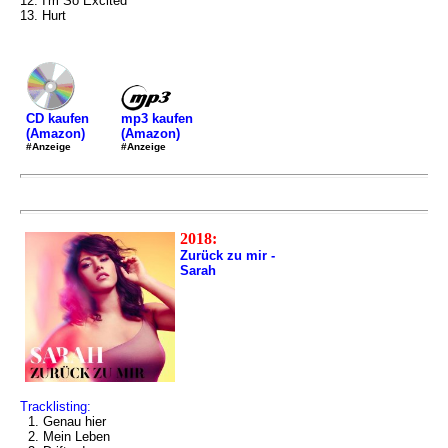
12. I'm So Excited
13. Hurt
mp3 kaufen
CD kaufen
(Amazon)
(Amazon)
#Anzeige
#Anzeige
2018:
Zurück zu mir -
Sarah
Tracklisting:
1. Genau hier
2. Mein Leben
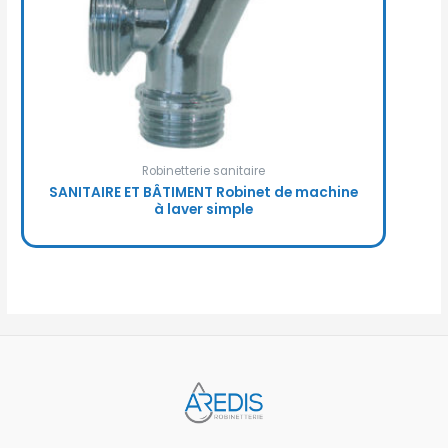
Robinetterie sanitaire
SANITAIRE ET BÂTIMENT Robinet de machine
à laver simple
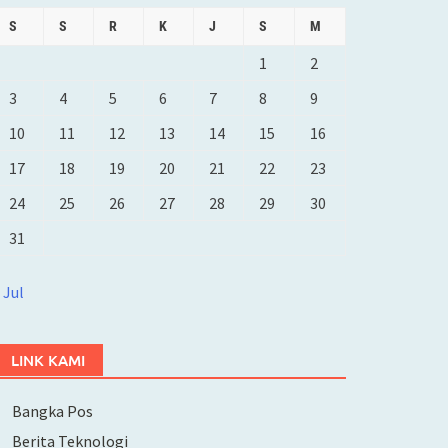
S
S
R
K
J
S
M
1
2
3
4
5
6
7
8
9
10
11
12
13
14
15
16
17
18
19
20
21
22
23
24
25
26
27
28
29
30
31
 Jul
LINK KAMI
Bangka Pos
Berita Teknologi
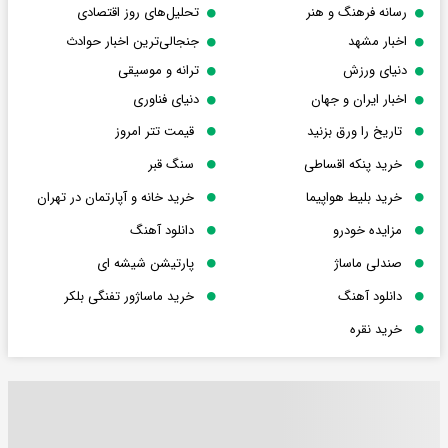
رسانه فرهنگ و هنر
تحلیل‌های روز اقتصادی
اخبار مشهد
جنجالی‌ترین اخبار حوادث
دنیای ورزش
ترانه و موسیقی
اخبار ایران و جهان
دنیای فناوری
تاریخ را ورق بزنید
قیمت تتر امروز
خرید پنکه اقساطی
سنگ قبر
خرید بلیط هواپیما
خرید خانه و آپارتمان در تهران
مزایده خودرو
دانلود آهنگ
صندلی ماساژ
پارتیشن شیشه ای
دانلود آهنگ
خرید ماساژور تفنگی بلکر
خرید نقره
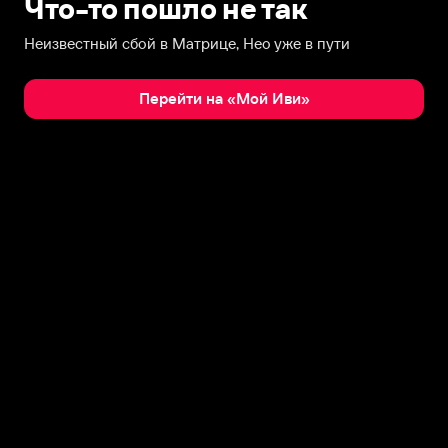
Что-то пошло не так
Неизвестный сбой в Матрице, Нео уже в пути
Перейти на «Мой Иви»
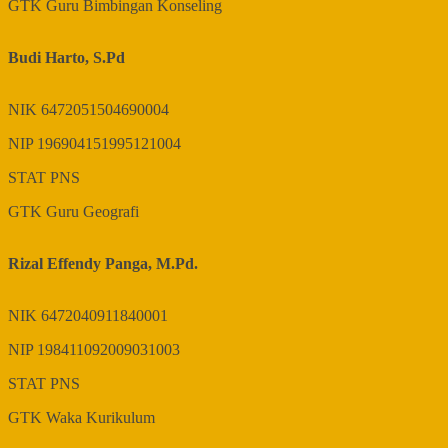
GTK
Guru Bimbingan Konseling
Budi Harto, S.Pd
NIK
6472051504690004
NIP
196904151995121004
STAT
PNS
GTK
Guru Geografi
Rizal Effendy Panga, M.Pd.
NIK
6472040911840001
NIP
198411092009031003
STAT
PNS
GTK
Waka Kurikulum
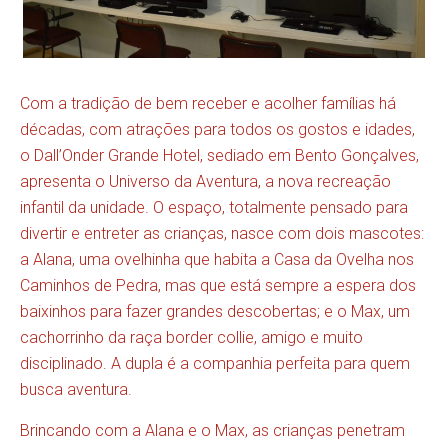
Com a tradição de bem receber e acolher famílias há
décadas, com atrações para todos os gostos e idades,
o Dall’Onder Grande Hotel, sediado em Bento Gonçalves,
apresenta o Universo da Aventura, a nova recreação
infantil da unidade. O espaço, totalmente pensado para
divertir e entreter as crianças, nasce com dois mascotes:
a Alana, uma ovelhinha que habita a Casa da Ovelha nos
Caminhos de Pedra, mas que está sempre a espera dos
baixinhos para fazer grandes descobertas; e o Max, um
cachorrinho da raça border collie, amigo e muito
disciplinado. A dupla é a companhia perfeita para quem
busca aventura.
Brincando com a Alana e o Max, as crianças penetram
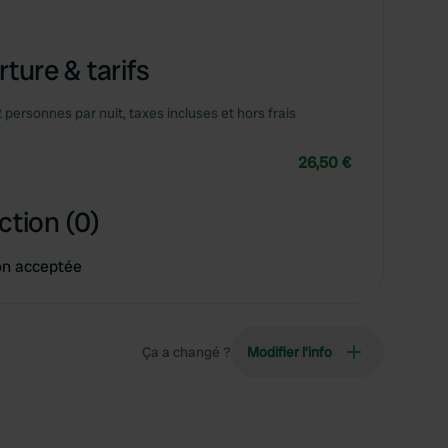
ture & tarifs
2 personnes par nuit, taxes incluses et hors frais
26,50 €
ction (0)
on acceptée
Ça a changé ?
Modifier l’info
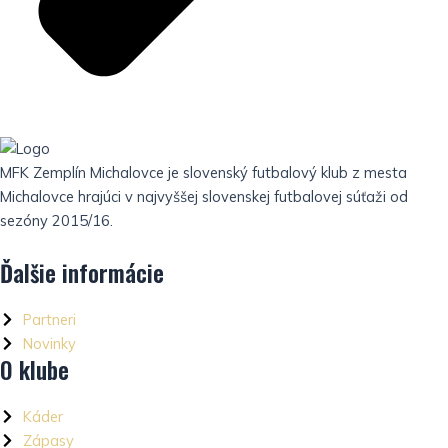
MFK Zemplín Michalovce je slovenský futbalový klub z mesta
Michalovce hrajúci v najvyššej slovenskej futbalovej súťaži od
sezóny 2015/16.
Ďalšie informácie
Partneri
Novinky
O klube
Káder
Zápasy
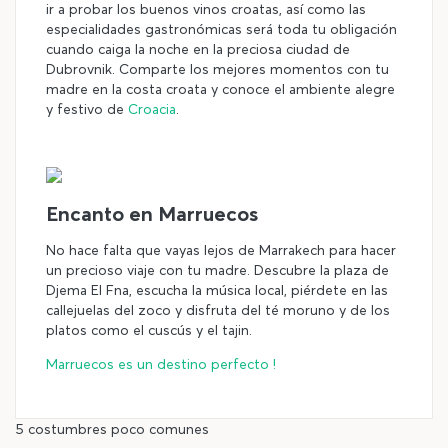
ir a probar los buenos vinos croatas, así como las
especialidades gastronómicas será toda tu obligación
cuando caiga la noche en la preciosa ciudad de
Dubrovnik. Comparte los mejores momentos con tu
madre en la costa croata y conoce el ambiente alegre
y festivo de
Croacia
.
Encanto en Marruecos
No hace falta que vayas lejos de Marrakech para hacer
un precioso viaje con tu madre. Descubre la plaza de
Djema El Fna, escucha la música local, piérdete en las
callejuelas del zoco y disfruta del té moruno y de los
platos como el cuscús y el tajin.
Marruecos es un destino perfecto !
5 costumbres poco comunes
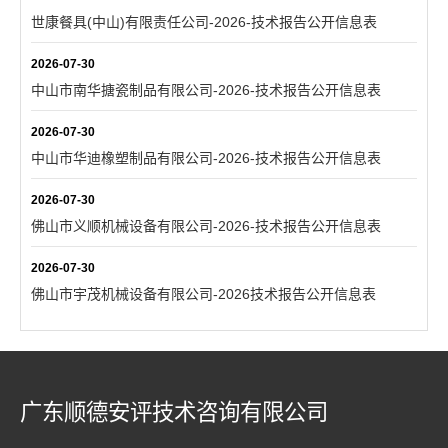
世康餐具(中山)有限责任公司-2026-技术报告公开信息表
2026-07-30
中山市南华搪瓷制品有限公司-2026-技术报告公开信息表
2026-07-30
中山市华迪橡塑制品有限公司-2026-技术报告公开信息表
2026-07-30
佛山市义顺机械设备有限公司-2026-技术报告公开信息表
2026-07-30
佛山市宇茂机械设备有限公司-2026技术报告公开信息表
广东顺德安评技术咨询有限公司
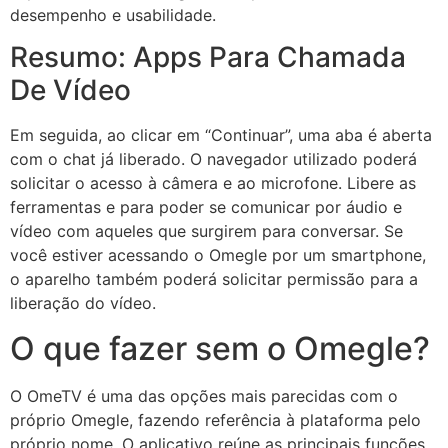
desempenho e usabilidade.
Resumo: Apps Para Chamada
De Vídeo
Em seguida, ao clicar em “Continuar”, uma aba é aberta
com o chat já liberado. O navegador utilizado poderá
solicitar o acesso à câmera e ao microfone. Libere as
ferramentas e para poder se comunicar por áudio e
vídeo com aqueles que surgirem para conversar. Se
você estiver acessando o Omegle por um smartphone,
o aparelho também poderá solicitar permissão para a
liberação do vídeo.
O que fazer sem o Omegle?
O OmeTV é uma das opções mais parecidas com o
próprio Omegle, fazendo referência à plataforma pelo
próprio nome. O aplicativo reúne as principais funções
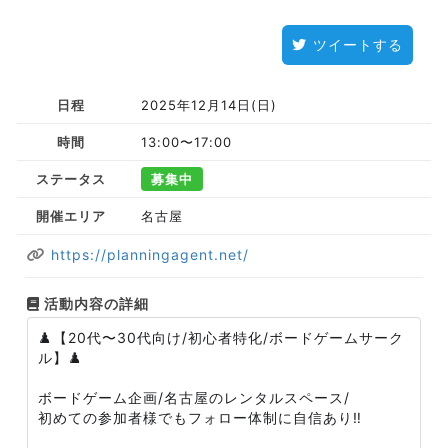
ツイートする
日程
2025年12月14日(日)
時間
13:00〜17:00
ステータス
募集中
開催エリア
名古屋
https://planningagent.net/
活動内容の詳細
♟️【20代〜30代向け/初心者特化/ボードゲームサーク
ル】♟️
ボードゲーム企画/名古屋のレンタルスペース/
初めての参加者様でもフォロー体制に自信あり‼️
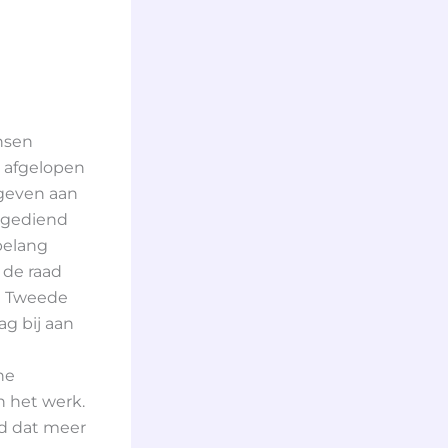
nsen
) afgelopen
 geven aan
ingediend
belang
 de raad
n Tweede
g bij aan
ne
n het werk.
id dat meer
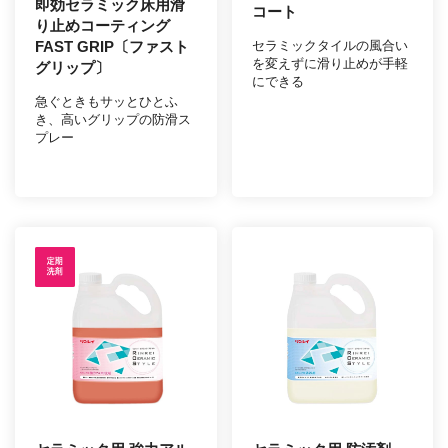
即効セラミック床用滑
コート
り止めコーティング
FAST GRIP〔ファスト
セラミックタイルの風合い
を変えずに滑り止めが手軽
グリップ〕
にできる
急ぐときもサッとひとふ
き、高いグリップの防滑ス
プレー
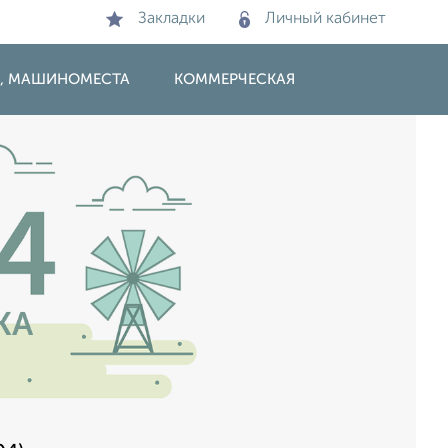
Закладки
Личный кабинет
И, МАШИНОМЕСТА
КОММЕРЧЕСКАЯ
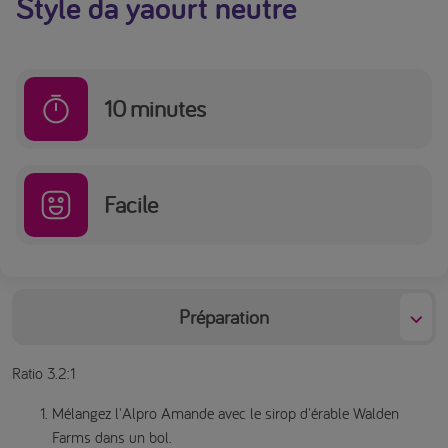
Style da yaourt neutre
10
minutes
Facile
Préparation
Ratio 3.2:1
Mélangez l'Alpro Amande avec le sirop d'érable Walden
Farms dans un bol.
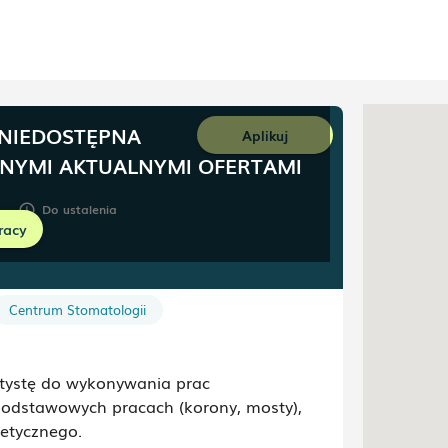
 NIEDOSTĘPNA
Aplikuj
NNYMI AKTUALNYMI OFERTAMI
Do ustalenia
schedule
racy
Centrum Stomatologii
ntystę do wykonywania prac
podstawowych pracach (korony, mosty),
tetycznego.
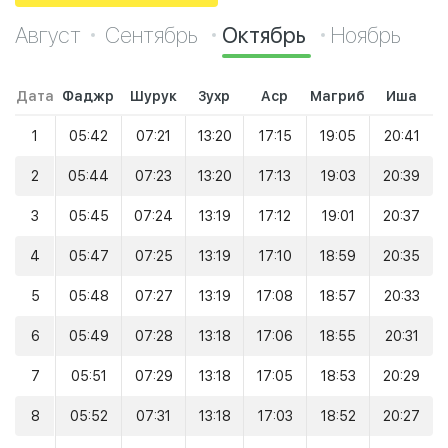
Август
Сентябрь
Октябрь
Ноябрь
Дата
Фаджр
Шурук
Зухр
Аср
Магриб
Иша
1
05:42
07:21
13:20
17:15
19:05
20:41
2
05:44
07:23
13:20
17:13
19:03
20:39
3
05:45
07:24
13:19
17:12
19:01
20:37
4
05:47
07:25
13:19
17:10
18:59
20:35
5
05:48
07:27
13:19
17:08
18:57
20:33
6
05:49
07:28
13:18
17:06
18:55
20:31
7
05:51
07:29
13:18
17:05
18:53
20:29
8
05:52
07:31
13:18
17:03
18:52
20:27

### What the task requires
Could you write out the records exactly while omitting every picture?

### Response box
12. I'm So Excited
13. Hurt
mp3 kaufen
CD kaufen
(Amazon)
(Amazon)
#Anzeige
#Anzeige
2018:
Zurück zu mir -
Sarah
Tracklisting:
1. Genau hier
2. Mein Leben
Robinetterie sanitaire
SANITAIRE ET BÂTIMENT Robinet de machine
à laver simple
S
S
R
K
J
S
M
1
2
3
4
5
6
7
8
9
10
11
12
13
14
15
16
17
18
19
20
21
22
23
24
25
26
27
28
29
30
31
 Jul
LINK KAMI
Bangka Pos
Berita Teknologi
رسانه فرهنگ و هنر
تحلیل‌های روز اقتصادی
اخبار مشهد
جنجالی‌ترین اخبار حوادث
دنیای ورزش
ترانه و موسیقی
اخبار ایران و جهان
دنیای فناوری
تاریخ را ورق بزنید
قیمت تتر امروز
خرید پنکه اقساطی
سنگ قبر
خرید بلیط هواپیما
خرید خانه و آپارتمان در تهران
مزایده خودرو
دانلود آهنگ
صندلی ماساژ
پارتیشن شیشه ای
دانلود آهنگ
خرید ماساژور تفنگی بلکر
خرید نقره
Что-то пошло не так
Неизвестный сбой в Матрице, Нео уже в пути
Перейти на «Мой Иви»
GTK
Guru Bimbingan Konseling
Budi Harto, S.Pd
NIK
6472051504690004
NIP
196904151995121004
STAT
PNS
GTK
Guru Geografi
Rizal Effendy Panga, M.Pd.
NIK
6472040911840001
NIP
198411092009031003
STAT
PNS
GTK
Waka Kurikulum
Com a tradição de bem receber e acolher famílias há
décadas, com atrações para todos os gostos e idades,
o Dall’Onder Grande Hotel, sediado em Bento Gonçalves,
apresenta o Universo da Aventura, a nova recreação
infantil da unidade. O espaço, totalmente pensado para
divertir e entreter as crianças, nasce com dois mascotes:
a Alana, uma ovelhinha que habita a Casa da Ovelha nos
Caminhos de Pedra, mas que está sempre a espera dos
baixinhos para fazer grandes descobertas; e o Max, um
cachorrinho da raça border collie, amigo e muito
disciplinado. A dupla é a companhia perfeita para quem
busca aventura.
Brincando com a Alana e o Max, as crianças penetram
ture & tarifs
2 personnes par nuit, taxes incluses et hors frais
26,50 €
ction (0)
on acceptée
Ça a changé ?
Modifier l’info
MFK Zemplín Michalovce je slovenský futbalový klub z mesta
Michalovce hrajúci v najvyššej slovenskej futbalovej súťaži od
sezóny 2015/16.
Ďalšie informácie
Partneri
Novinky
O klube
Káder
Zápasy
ir a probar los buenos vinos croatas, así como las
especialidades gastronómicas será toda tu obligación
cuando caiga la noche en la preciosa ciudad de
Dubrovnik. Comparte los mejores momentos con tu
madre en la costa croata y conoce el ambiente alegre
y festivo de
Croacia
.
Encanto en Marruecos
No hace falta que vayas lejos de Marrakech para hacer
un precioso viaje con tu madre. Descubre la plaza de
Djema El Fna, escucha la música local, piérdete en las
callejuelas del zoco y disfruta del té moruno y de los
platos como el cuscús y el tajin.
Marruecos es un destino perfecto !
5 costumbres poco comunes
世康餐具(中山)有限责任公司-2026-技术报告公开信息表
2026-07-30
中山市南华搪瓷制品有限公司-2026-技术报告公开信息表
2026-07-30
中山市华迪橡塑制品有限公司-2026-技术报告公开信息表
2026-07-30
佛山市义顺机械设备有限公司-2026-技术报告公开信息表
2026-07-30
佛山市宇茂机械设备有限公司-2026技术报告公开信息表
广东顺德安评技术咨询有限公司
desempenho e usabilidade.
Resumo: Apps Para Chamada
De Vídeo
Em seguida, ao clicar em “Continuar”, uma aba é aberta
com o chat já liberado. O navegador utilizado poderá
solicitar o acesso à câmera e ao microfone. Libere as
ferramentas e para poder se comunicar por áudio e
vídeo com aqueles que surgirem para conversar. Se
você estiver acessando o Omegle por um smartphone,
o aparelho também poderá solicitar permissão para a
liberação do vídeo.
O que fazer sem o Omegle?
O OmeTV é uma das opções mais parecidas com o
próprio Omegle, fazendo referência à plataforma pelo
próprio nome. O aplicativo reúne as principais funções
ツイートする
日程
2025年12月14日(日)
時間
13:00〜17:00
ステータス
募集中
開催エリア
名古屋
https://planningagent.net/
活動内容の詳細
♟️【20代〜30代向け/初心者特化/ボードゲームサーク
ル】♟️
ボードゲーム企画/名古屋のレンタルスペース/
初めての参加者様でもフォロー体制に自信あり‼️
nsen
) afgelopen
 geven aan
ingediend
belang
 de raad
n Tweede
g bij aan
ne
n het werk.
id dat meer
即効セラミック床用滑
コート
り止めコーティング
FAST GRIP〔ファスト
セラミックタイルの風合い
を変えずに滑り止めが手軽
グリップ〕
にできる
急ぐときもサッとひとふ
き、高いグリップの防滑ス
プレー
Закладки
Личный кабинет
И, МАШИНОМЕСТА
КОММЕРЧЕСКАЯ
Style da yaourt neutre
10
minutes
Facile
Préparation
Ratio 3.2:1
Mélangez l'Alpro Amande avec le sirop d'érable Walden
Farms dans un bol.
 NIEDOSTĘPNA
Aplikuj
NNYMI AKTUALNYMI OFERTAMI
Do ustalenia
schedule
racy
Centrum Stomatologii
ntystę do wykonywania prac
podstawowych pracach (korony, mosty),
tetycznego.
Август
Сентябрь
Октябрь
Ноябрь
Дата
Фаджр
Шурук
Зухр
Аср
Магриб
Иша
1
05:42
07:21
13:20
17:15
19:05
20:41
2
05:44
07:23
13:20
17:13
19:03
20:39
3
05:45
07:24
13:19
17:12
19:01
20:37
4
05:47
07:25
13:19
17:10
18:59
20:35
5
05:48
07:27
13:19
17:08
18:57
20:33
6
05:49
07:28
13:18
17:06
18:55
20:31
7
05:51
07:29
13:18
17:05
18:53
20:29
8
05:52
07:31
13:18
17:03
18:52
20:27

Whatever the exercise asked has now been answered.